Summary of the invention
The purpose of this invention is to provide a kind of high performance chloride organic exhaust gas combustion catalyst, specifically refer to molecular sieve carried CeO 2-Cr 2O 3The preparation method of composite oxide catalysts.
The specific solution of the present invention is as follows:
The present invention is a kind of molecular sieve carried CeO 2-Cr 2O 3The preparation method of composite oxide catalysts, take chromic nitrate, cerous nitrate and H type molecular sieve is raw material, adopts precipitation-sedimentation to prepare molecular sieve carried CeO 2-Cr 2O 3Composite oxide catalysts, in catalyst, the mol ratio of Ce/Cr is 4:1, Cr 2O 3+ CeO 2The mass ratio of/molecular sieve is 4:1 ~ 1:4; Concrete preparation process is: by described Cr 2O 3+ CeO 2The mass ratio of/molecular sieve, at the cerous nitrate [Ce (NO that sets concentration 3) 36H 2O] and chromic nitrate [Cr (NO 3) 39H 2O] add the molecular sieve powder of set amount in mixed solution, drip (the NH that sets concentration after stirring under high degree of agitation 4) 2CO 3Precipitating reagent, drop to pH and reach 9.2 ~ 9.4 rear room temperatures placement ageing 12 hours, and then filtration, deionized water are washed repeatedly to filtrate neutrality, and under 110 ℃, drying is 2 hours, and 500 ℃ of lower roastings are processed in 2 hours, make molecular sieve carried CeO 2-Cr 2O 3Composite oxide catalysts.
As further improvement, H type molecular sieve of the present invention is the H-ZSM-5 molecular sieve, SiO 2/ Al 2O 3Than being 22 ~ 100.

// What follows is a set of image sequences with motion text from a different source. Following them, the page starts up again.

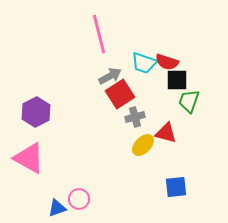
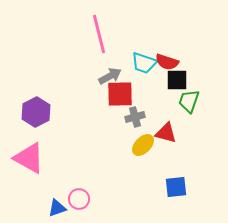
red square: rotated 32 degrees clockwise
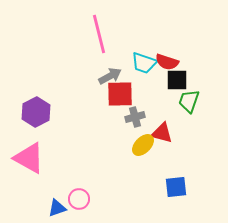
red triangle: moved 4 px left
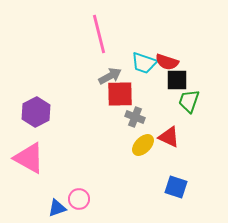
gray cross: rotated 36 degrees clockwise
red triangle: moved 7 px right, 4 px down; rotated 10 degrees clockwise
blue square: rotated 25 degrees clockwise
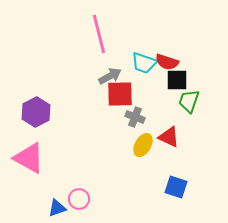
yellow ellipse: rotated 15 degrees counterclockwise
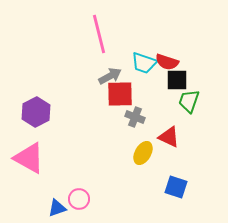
yellow ellipse: moved 8 px down
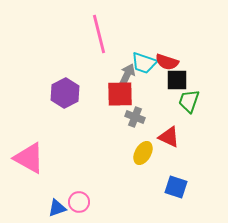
gray arrow: moved 17 px right, 1 px up; rotated 35 degrees counterclockwise
purple hexagon: moved 29 px right, 19 px up
pink circle: moved 3 px down
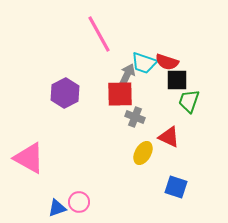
pink line: rotated 15 degrees counterclockwise
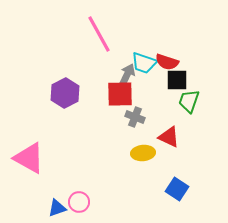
yellow ellipse: rotated 55 degrees clockwise
blue square: moved 1 px right, 2 px down; rotated 15 degrees clockwise
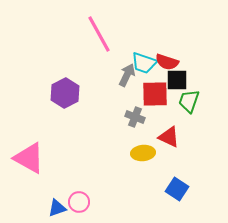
red square: moved 35 px right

As further improvement, Cr of the present invention 2O 3And CeO 2Optimum content be respectively 2.0% ~ 8.0% and 18.0 % ~ 72.0 %.
As further improvement, cerous nitrate of the present invention [Ce (NO 3) 36H 2O] and chromic nitrate [Cr (NO 3) 39H 2O] concentration C of mixed solution Ce+CrBe 0.25 mol/L.
As further improvement, described (NH of the present invention 4) 2CO 3The concentration of precipitating reagent is 0.5 mol/L.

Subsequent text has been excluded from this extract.